Stare Miasto spokojne, ciche, chociaż okna piją chłód
nadwiślany północy — otwarte,
niby skrzydła dziwacznych ptaków, co w przelocie zwisnęły,
o gzemsy domostw zaczepione, a górą, ponad Rynkiem,
płynie Księżyc — duży, jak źrenica, zroszona kroplą atropiny.

Nad bramą żelastwami okutą, jak skarbiec kasztelanii
łęczyckiej, kędzierzawy Murzyn, wywracając
murzyńsko-żółte bielma oczu, modli się afrykańskim
afektem do Nocy, a jego twarz zwęgloną bieli Księżyc —
duży, jak źrenica, zroszona kroplą atropiny.

W framudze starodziejskiej bramy,
przytulona do obdartego muru, surowa mieszczanka stoi z tyglem
glinianym w ręce, przyodziana szalem, który jej
spada z jednego ramienia; stoi w cieniu, ukryta
przed Księżycem — dużym, jak źrenica, zroszona kroplą atropiny.

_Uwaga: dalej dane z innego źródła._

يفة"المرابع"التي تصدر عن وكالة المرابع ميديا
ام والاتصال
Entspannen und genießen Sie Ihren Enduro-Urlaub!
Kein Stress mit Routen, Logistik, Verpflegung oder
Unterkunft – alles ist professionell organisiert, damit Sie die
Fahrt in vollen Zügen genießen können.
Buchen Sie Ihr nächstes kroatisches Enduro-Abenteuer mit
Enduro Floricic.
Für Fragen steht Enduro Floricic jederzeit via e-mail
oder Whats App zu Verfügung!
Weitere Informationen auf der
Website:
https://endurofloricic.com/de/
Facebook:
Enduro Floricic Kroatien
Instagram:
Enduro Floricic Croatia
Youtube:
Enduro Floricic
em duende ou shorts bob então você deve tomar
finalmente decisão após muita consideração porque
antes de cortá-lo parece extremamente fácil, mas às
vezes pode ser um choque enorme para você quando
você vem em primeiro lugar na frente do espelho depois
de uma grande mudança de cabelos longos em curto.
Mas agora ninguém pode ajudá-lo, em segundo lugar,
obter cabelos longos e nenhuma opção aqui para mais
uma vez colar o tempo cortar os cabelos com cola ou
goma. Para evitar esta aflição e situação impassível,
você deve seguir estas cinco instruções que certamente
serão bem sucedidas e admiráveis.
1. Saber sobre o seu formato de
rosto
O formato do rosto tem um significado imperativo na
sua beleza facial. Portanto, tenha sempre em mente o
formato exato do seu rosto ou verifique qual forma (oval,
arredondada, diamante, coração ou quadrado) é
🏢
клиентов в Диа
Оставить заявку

Oczy jej błyszczą na kształt wiatrem roznieconych
węgłów, w stronę powiśla patrząc niecierpliwie,
a ręka, zbrojna w narząd pełen witriolu, opuszcza
się powoli ku ziemi — przypadkiem na czerstwe
ramię kobiety padł Księżyc — duży, jak źrenica, zroszona kroplą atropiny.

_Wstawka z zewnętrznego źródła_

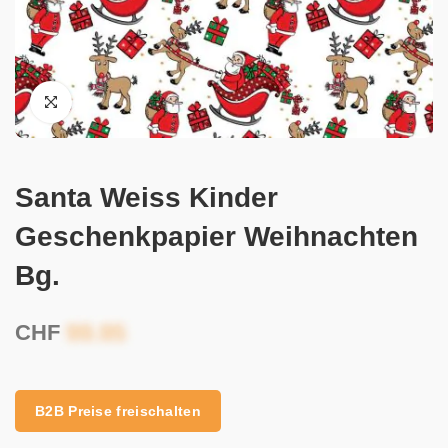
Santa Weiss Kinder
Geschenkpapier Weihnachten
Bg.
CHF
B2B Preise freischalten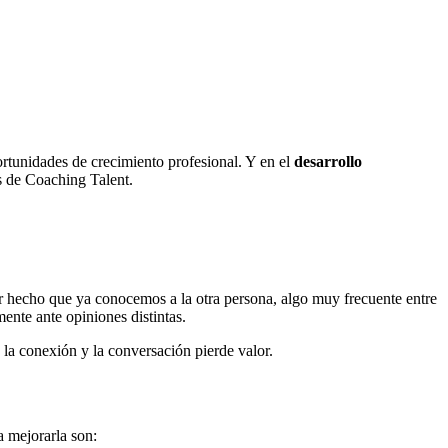
ortunidades de crecimiento profesional. Y en el
desarrollo
es de Coaching Talent.
or hecho que ya conocemos a la otra persona, algo muy frecuente entre
ente ante opiniones distintas.
a conexión y la conversación pierde valor.
a mejorarla son: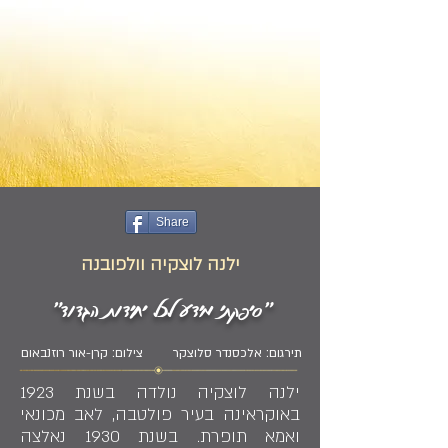
Share
ילנה לוצקיה וולפובנה
"סיפקתי מידע לכל יחידות הגדוד"
תירגום: אלכסנדר סלוצקר
צילום: קרן-אור רוזנבאום
ילנה לוצקיה נולדה בשנת 1923
באוקראינה בעיר פולטבה, לאב מכונאי
ואמא תופרת. בשנת 1930 נאלצה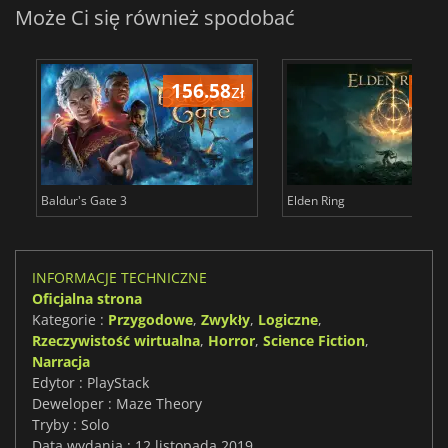
Może Ci się również spodobać
156.58
zł
175
Baldur's Gate 3
Elden Ring
INFORMACJE TECHNICZNE
Oficjalna strona
Kategorie :
Przygodowe
,
Zwykły
,
Logiczne
,
Rzeczywistość wirtualna
,
Horror
,
Science Fiction
,
Narracja
Edytor : PlayStack
Deweloper : Maze Theory
Tryby : Solo
Data wydania : 12 listopada 2019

Noc cicha... słychać echo nadchodzących kroków,
kołem wywołujące wielokrotny łoskot; to pewnie on
się zbliża, ołtarz jej przeklęstwa, na który ona źrącą
wyleje ofiarę... słychać odgłos stąpania przy Księżycu —
dużym, jak źrenica, zroszona kroplą atropiny.

We dwoje wchodzą w Rynek, zespoliwszy szyje łańcuchem
uplecionym z ramion, idą wolno jak w procesji,
o jutrze rozmawiając cicho; dziewczyna zgrabną
główkę przechyla na ramię towarzysza, ich drogę
srebrzy Księżyc — duży, jak źrenica, zroszona kroplą atropiny.

A tymczasem pod bramą ramię, które zwisło, podniosło
się jak struna wyprężona; kroki wciąż echo zdwaja,
udziesiętnia, coraz głośniej, coraz bliżej Murzyna...
jeszcze chwila jedna, a płyn smażący bryzgnie
przy Księżycu — dużym, jak źrenica, zroszona kroplą atropiny..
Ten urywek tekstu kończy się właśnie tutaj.